Customer 1: We can look at supercomputing and its implications from the public health perspective. In the early days of the pandemic, we didn’t understand COVID-19 so well. Through extensive analysis, it was later found that the cytokine storm was an important factor increasing the morbidity rate. Supercomputing played a major role in the process of deepening our knowledge. Scientists and doctors working together found that the overreaction of the human immune system to the invading virus affected certain normal bodily functions and led to the failure of those functions. With the support of supercomputing, a way to cut off the cytokine storm signal pathways was discovered. This knowledge was put to good use in Wuhan, where it saved lives.

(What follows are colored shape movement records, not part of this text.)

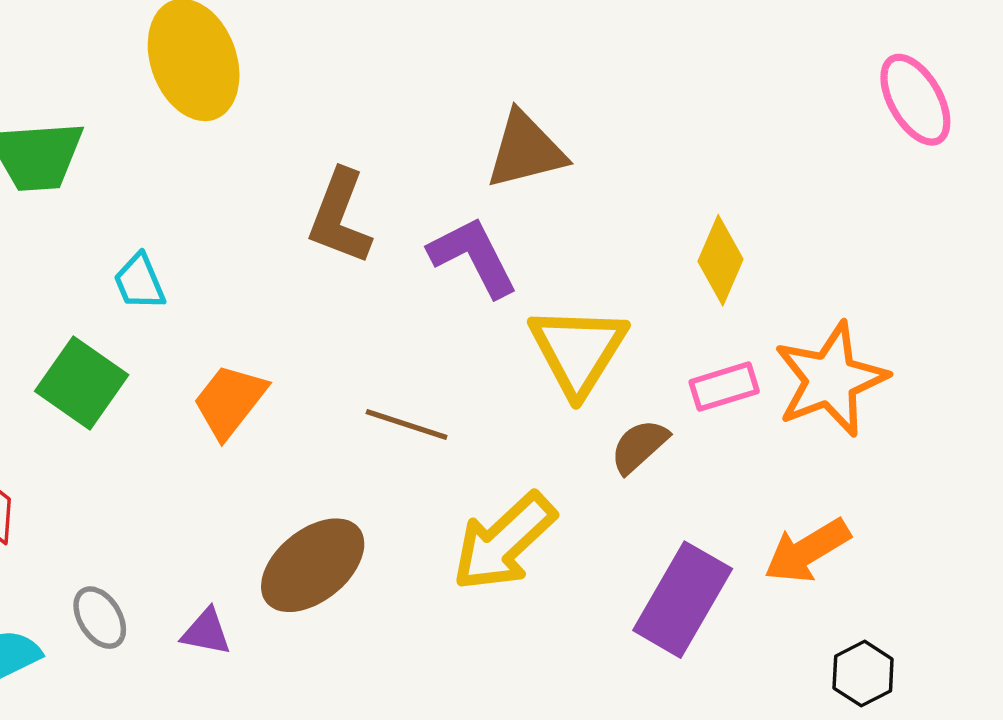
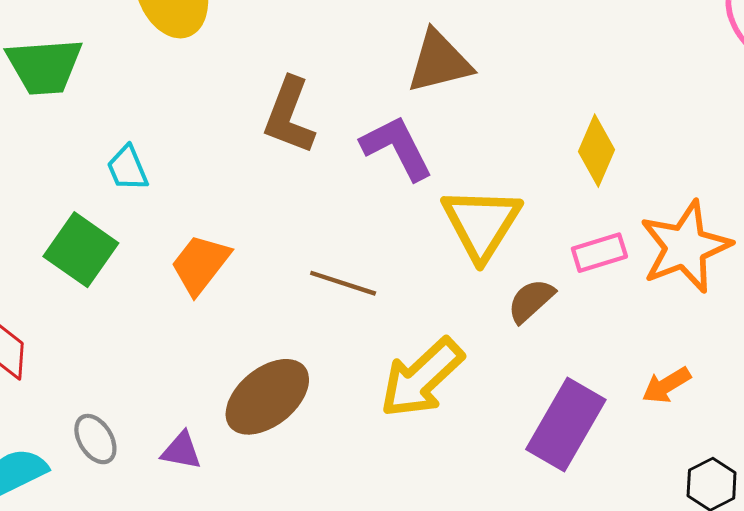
orange arrow: (807, 551) -> (666, 385), size x0.7

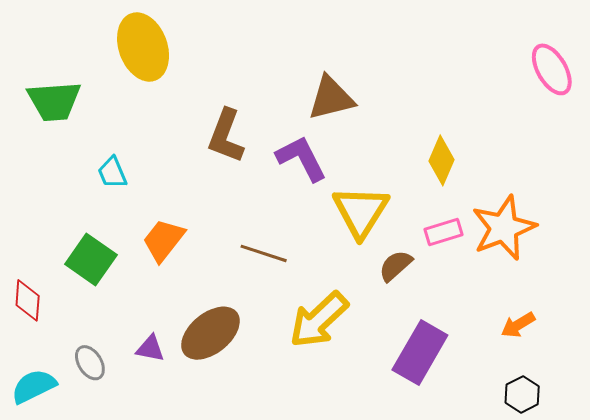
green square: (81, 250) -> (91, 260), moved
orange arrow: (666, 385) -> (518, 325), moved
purple triangle: (181, 451) -> (150, 348), moved

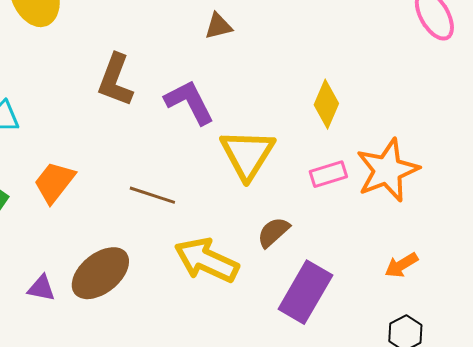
brown triangle: (331, 98) -> (218, 26), moved, size x0.6
brown semicircle: (395, 266) -> (273, 232), moved
yellow arrow: (319, 320) -> (206, 260), turned 68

Customer 2: If we compare AI computing power to electric power, the AI computing center is like a large-scale power station. AI applications, like electricity, will be widely used in numerous industries and households. The use of AI will make urban management more precise – self-driving vehicles and license plate recognition are examples of AI in our daily lives and urban management.
A more powerful future
Albert Einstein once said, "We cannot solve our problems with the same level of thinking that created them." The history of humanity has been a long process of creating and solving problems. Our understanding of supercomputers and AI will become clearer as technology advances, and technological innovation in supercomputing will play a key role in this process. We believe that Huawei will provide high-quality computing infrastructure for scientific research in all kinds of industries and key fields, powering economic growth and social development, and enabling everyone to step into the computing era.